There are always interesting moments, but perhaps the one that sticks out most was when I was on the internet looking at lending sites and came across GetSmart. I thought it was a new, interesting way to drive business. I took the idea to my head of sales and operations and explained how internet-based sales leads might be more efficient than direct mail solicitations. He listened patiently and when I finished describing the brave new world of internet lending, he showed me a contract he was finishing on this exact point. We went live the next week and eventually shifted a lot of prospect business to internet-based solicitations. That was 1998, and I haven’t looked back.

Every industry battles a “big bad.” In 2026, what’s the mortgage industry’s supervillain — and what’s your strategy to defeat it?

Complacency. Good enough never is; and a spirit of continuous improvement needs to be instilled in our industry. At Fifth Third, we have made great strides on customer service and back office costs. The promise of far more dramatic changes brought on by AI can seem daunting. AI represents a huge opportunity and a bit of risk. If we focus on the customer experience, not just cost-cutting, the promise of helping customers obtain more personalized advice and service will be realized. If we say we are in a pretty good spot, or if we simply look at cost savings, we will miss the opportunity to really help clients improve their financial picture. Rates are important, but by utilizing a high touch approach enabled by high tech — in this case AI — we can provide better advice and counsel to customers, and make customer-facing folks more knowledgeable and equipped to add value.

Like any industry, the mortgage industry is always evolving. During your career, how have you adapted to change?

Part of leadership is being open to trying new ideas. In the mortgage space, discipline around experimentation is also critical. If an organization tries innovative ideas and doesn’t achieve the expected results, it should learn from the experience, question what went awry and whether that was reasonable. Innovation for innovation’s sake is costly, but constant learning and questioning what is possible adds value.

Joel Rickman

General Manager and Senior Vice President — U.S. Mortgage and Verification Services
Equifax

[Editor’s Note: Joel Rickman’s profile was written by an individual who nominated him as a 2026 Industry Titan]

Can you share some defining moments in Mr. Rickman’s career as a mortgage professional?

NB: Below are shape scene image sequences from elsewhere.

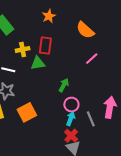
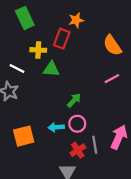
red rectangle: (45, 46) -> (62, 39), moved
orange square: (27, 112) -> (24, 136), moved
cyan arrow: (71, 119) -> (56, 127), moved, turned -128
red cross: (71, 136) -> (78, 150), moved

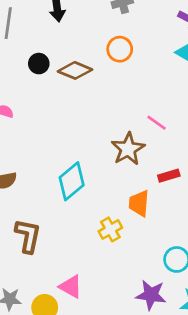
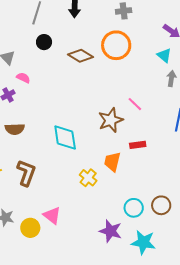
orange circle: (120, 49) -> (116, 45), size x1.5
black circle: (39, 64) -> (44, 42), moved
cyan diamond: (72, 181) -> (65, 138), turned -68
yellow cross: (110, 229) -> (88, 178), turned -30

Joel Rickman, general manager and senior vice president of U.S. mortgage and verification services at Equifax, spearheaded an initiative to introduce a first-of-its-kind solution that delivers an applicant’s credit report alongside an indicator noting the availability of an applicant’s verification of employment status. This innovation provides mortgage lenders with a competitive edge in a challenging market, while also improving cost efficiency, streamlining loan processing, accelerating the path to conversion, and enhancing the borrower experience.

In 2025, Joel also played a key role in expanding Equifax’s mortgage credit offerings to promote credit scoring competition, supporting consumers and the mortgage industry through making VantageScore readily available to lenders via all Equifax credit products.

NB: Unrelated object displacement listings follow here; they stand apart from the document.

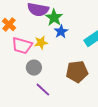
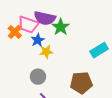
blue star: (61, 32) -> (38, 40), moved
pink trapezoid: (22, 45) -> (28, 24), moved

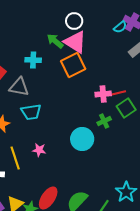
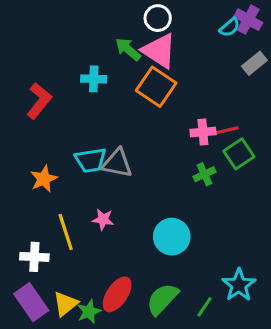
orange square: (73, 65) -> (156, 87), turned -30
gray triangle: (19, 87) -> (117, 163), moved
cyan circle: (82, 139) -> (172, 237), moved

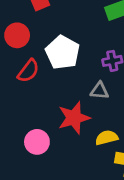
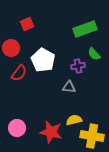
red star: (74, 118) -> (51, 132), moved, turned 30
pink circle: (37, 142) -> (17, 128), moved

What role do you believe an experienced leader like Joel Rickman plays in shaping the future of the mortgage industry?

Joel Rickman leads efforts to transform how mortgage lenders access and apply data for faster, smarter credit decisions. With nearly a decade of experience in mortgage verification, and more than 25 years in revenue leadership, Rickman helps lenders navigate changing market conditions through automation, data-driven insights, and cross-functional collaboration. Rickman is laser-focused on enabling lenders to better navigate difficult market conditions and maximize opportunities to serve borrowers. By engaging closely with mortgage lenders and fostering a spirit of partnership and co-innovation, he is supporting efforts to meet lender needs across the mortgage lifecycle.

How has Joel’s leadership and contributions helped shape a long-lasting impact within Equifax and the mortgage industry at large?

Joel was instrumental in helping lenders better prepare for adjusting processes, systems, and documentation to meet new requirements efficiently and effectively, ensuring a seamless experience for customers while remaining compliant. This includes the systematic use of multiple data sources needed to provide a sound mortgage lending environment. He has helped the mortgage lending industry expand access to credit and support a more inclusive economy with the systematic use of alternative data. With these new approaches, lenders are better positioned to maintain their competitive edge and make faster, more informed decisions.

Alex Shekhtman

Founder & Chief Executive Officer
LBC Mortgage

Can you share a defining moment in your career as a mortgage professional?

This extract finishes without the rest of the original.